Service First Online Workshop
Module 2: Resource Management
Jeff Bradybaugh has worked for the National Park Service for 30 years. In the course of this time he has worked collaboratively with other land management agencies on cooperative watershed management, oil and gas development, cave resource protection and wildlife management, among many others. He detailed for several weeks in the Federal Aviation Administration regional office in Seattle to collaborate on airport planning and park soundscape protection. In 2010, he assisted Russian National Parks in development of Visitor Use impact monitoring schemes for 2 weeks in Kamchatka province. Before transferring to his current post as superintendent at Bryce Canyon National Park, Jeff was superintendent at Grand Canyon-Parashant National Monument a unit jointly managed by BLM and NPS, where along with his BLM counterpart, he was responsible for administering and managing programs across and among both agencies, including development of a joint Management Plan for the Monument.
Module 3: Fire Management
Corbin Newman currently serves as the Regional Forester of the Southwestern Region of the U.S. Forest Service. He has responsibility for overseeing the management of 22 million acres on eleven National Forests and Grasslands in Arizona, New Mexico, in addition to the panhandles of Oklahoma and Texas. Prior to this assignment he spent eight years in three different positions in the Service's national headquarters. Corbin served as the agency's Director of Forest Management, Leader of the National Fire Plan and Budget Director for the National Forest System.

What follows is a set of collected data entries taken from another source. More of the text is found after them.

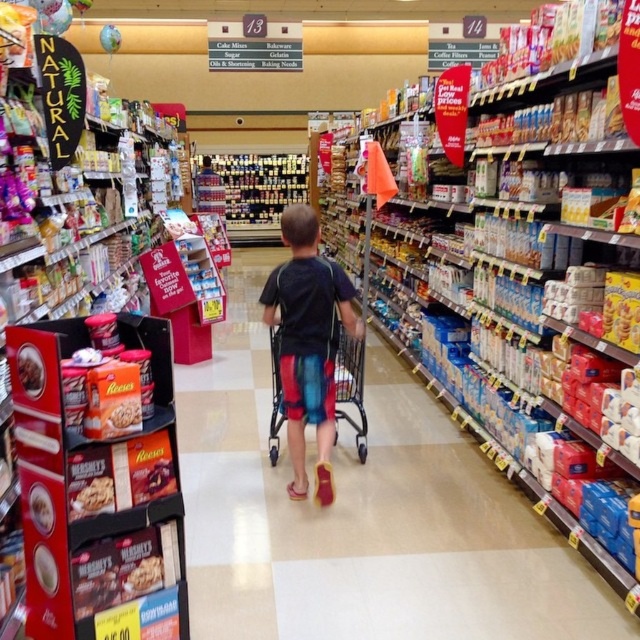 Is point (104, 486) positioned behind point (132, 566)?

That is False.

Who is more forward, (104, 493) or (154, 579)?

Point (104, 493) is in front.

Between point (104, 488) and point (161, 580), which one is positioned behind?

The point (161, 580) is behind.

Identify the location of smooth chocolate bar at lower left. The image size is (640, 640). (93, 497).

Is matte black shirt at center above matte brown peanut butter at center?

Correct, matte black shirt at center is located above matte brown peanut butter at center.

Which is below, matte black shirt at center or matte brown peanut butter at center?

matte brown peanut butter at center is below.

What do you see at coordinates (308, 342) in the screenshot? I see `matte black shirt at center` at bounding box center [308, 342].

Locate an element on the screen. matte black shirt at center is located at coordinates (308, 342).

Is matte black shirt at center smaller than smooth chocolate bar at lower left?

No.

Which is behind, point (280, 280) or point (84, 497)?

The point (280, 280) is more distant.

At what (x,y) coordinates should I click in order to perform the action: click on matte black shirt at center. Please return your answer as a coordinate pair (x, y). Looking at the image, I should click on (308, 342). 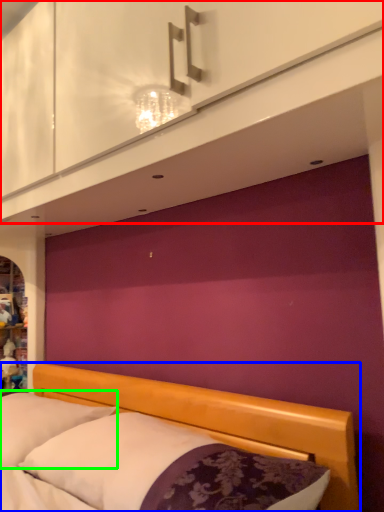 Question: Estimate the real-world distances between objects in this image. Which object is farther from dresser (highlighted by a red box), bed (highlighted by a blue box) or pillow (highlighted by a green box)?

Choices:
 (A) bed
 (B) pillow

Answer: (B) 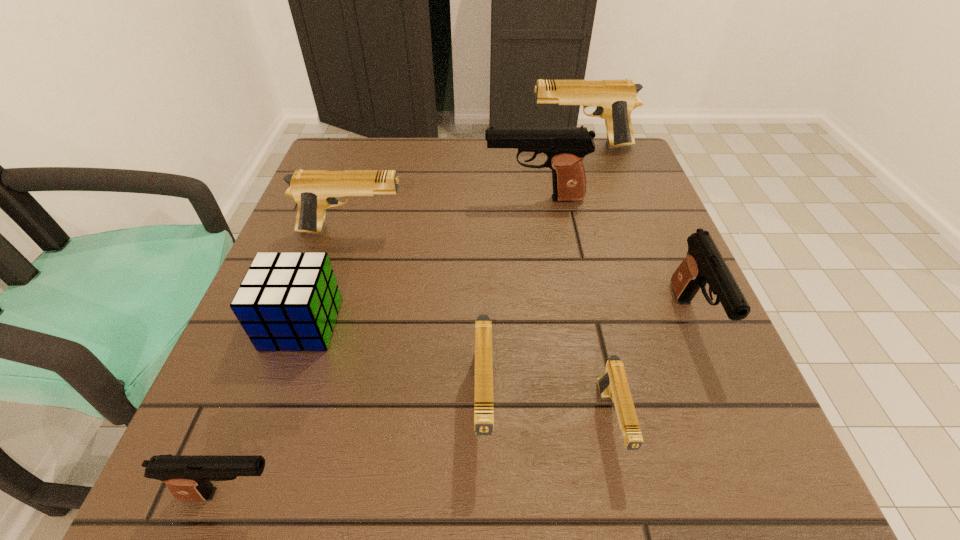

Corbin is a 35 year employee of the Forest Service and has held numerous positions at all levels of the Forest Service, in both the Eastern and Western parts of the country. He graduated with a bachelor of science degree in Forest Management from Colorado State University. Corbin and his wife Erin, also a Forest Service employee, reside in Placitas, New Mexico. They have two grown sons.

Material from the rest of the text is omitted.